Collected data
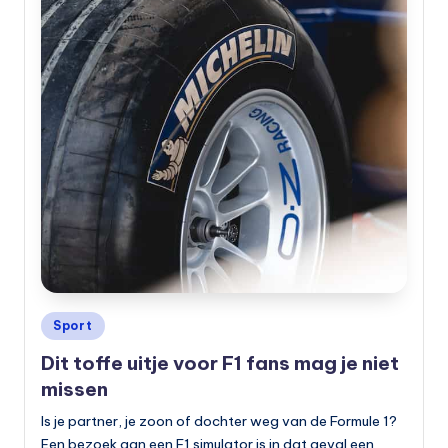
Geplaatst
Sport
in
Dit toffe uitje voor F1 fans mag je niet
missen
Is je partner, je zoon of dochter weg van de Formule 1?
Een bezoek aan een F1 simulator is in dat geval een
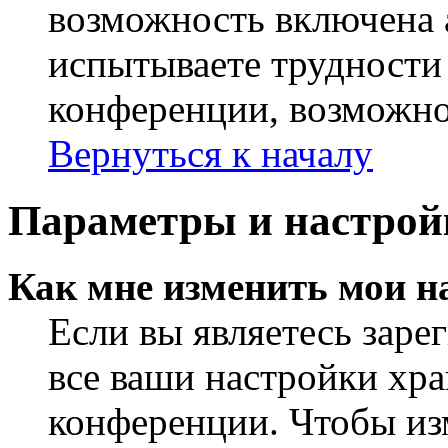
возможность включена 
испытываете трудности
конференции, возможно,
Вернуться к началу
Параметры и настрой
Как мне изменить мои н
Если вы являетесь заре
все ваши настройки хра
конференции. Чтобы из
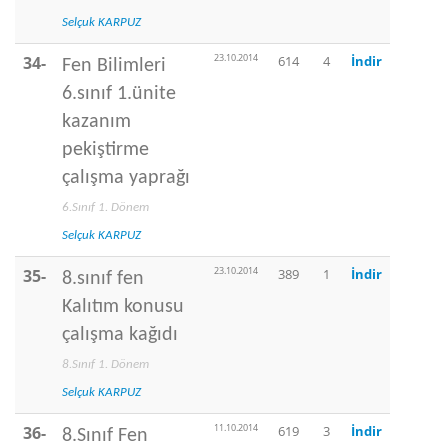
Selçuk KARPUZ
23.10.2014
34-
614
4
İndir
Fen Bilimleri
6.sınıf 1.ünite
kazanım
pekiştirme
çalışma yaprağı
6.Sınıf 1. Dönem
Selçuk KARPUZ
23.10.2014
35-
389
1
İndir
8.sınıf fen
Kalıtım konusu
çalışma kağıdı
8.Sınıf 1. Dönem
Selçuk KARPUZ
11.10.2014
36-
619
3
İndir
8.Sınıf Fen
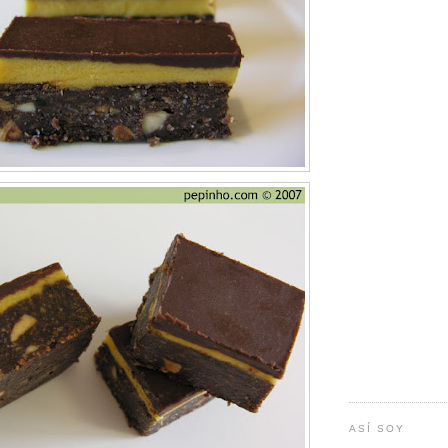
ASÍ SOY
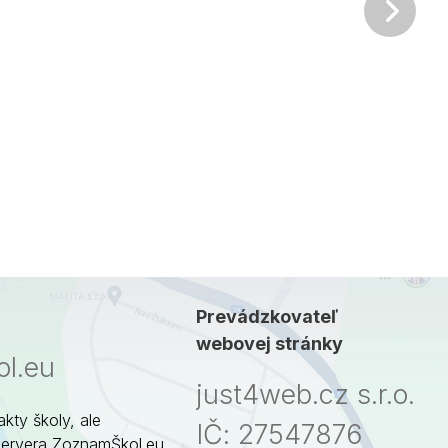
Ďalš
Prevádzkovateľ
webovej stránky
l.eu
just4web.cz s.r.o.
akty školy, ale
IČ: 27547876
servera ZoznamŠkol.eu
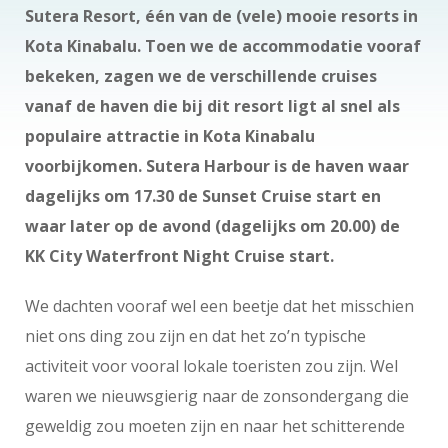
Sutera Resort, één van de (vele) mooie resorts in
Kota Kinabalu. Toen we de accommodatie vooraf
bekeken, zagen we de verschillende cruises
vanaf de haven die bij dit resort ligt al snel als
populaire attractie in Kota Kinabalu
voorbijkomen. Sutera Harbour is de haven waar
dagelijks om 17.30 de Sunset Cruise start en
waar later op de avond (dagelijks om 20.00) de
KK City Waterfront Night Cruise start.
We dachten vooraf wel een beetje dat het misschien
niet ons ding zou zijn en dat het zo’n typische
activiteit voor vooral lokale toeristen zou zijn. Wel
waren we nieuwsgierig naar de zonsondergang die
geweldig zou moeten zijn en naar het schitterende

### To do
Set down every entry exactly as it appears, but skip the pictures.

### Finished task
Geplaatst
Sport
in
Dit toffe uitje voor F1 fans mag je niet
missen
Is je partner, je zoon of dochter weg van de Formule 1?
Een bezoek aan een F1 simulator is in dat geval een
возможность включена 
испытываете трудности
конференции, возможно,
Вернуться к началу
Параметры и настрой
Как мне изменить мои н
Если вы являетесь заре
все ваши настройки хра
конференции. Чтобы из
Selçuk KARPUZ
23.10.2014
34-
614
4
İndir
Fen Bilimleri
6.sınıf 1.ünite
kazanım
pekiştirme
çalışma yaprağı
6.Sınıf 1. Dönem
Selçuk KARPUZ
23.10.2014
35-
389
1
İndir
8.sınıf fen
Kalıtım konusu
çalışma kağıdı
8.Sınıf 1. Dönem
Selçuk KARPUZ
11.10.2014
36-
619
3
İndir
8.Sınıf Fen
ASÍ SOY
Ďalš
Prevádzkovateľ
webovej stránky
l.eu
just4web.cz s.r.o.
akty školy, ale
IČ: 27547876
servera ZoznamŠkol.eu
Sutera Resort, één van de (vele) mooie resorts in
Kota Kinabalu. Toen we de accommodatie vooraf
bekeken, zagen we de verschillende cruises
vanaf de haven die bij dit resort ligt al snel als
populaire attractie in Kota Kinabalu
voorbijkomen. Sutera Harbour is de haven waar
dagelijks om 17.30 de Sunset Cruise start en
waar later op de avond (dagelijks om 20.00) de
KK City Waterfront Night Cruise start.
We dachten vooraf wel een beetje dat het misschien
niet ons ding zou zijn en dat het zo’n typische
activiteit voor vooral lokale toeristen zou zijn. Wel
waren we nieuwsgierig naar de zonsondergang die
geweldig zou moeten zijn en naar het schitterende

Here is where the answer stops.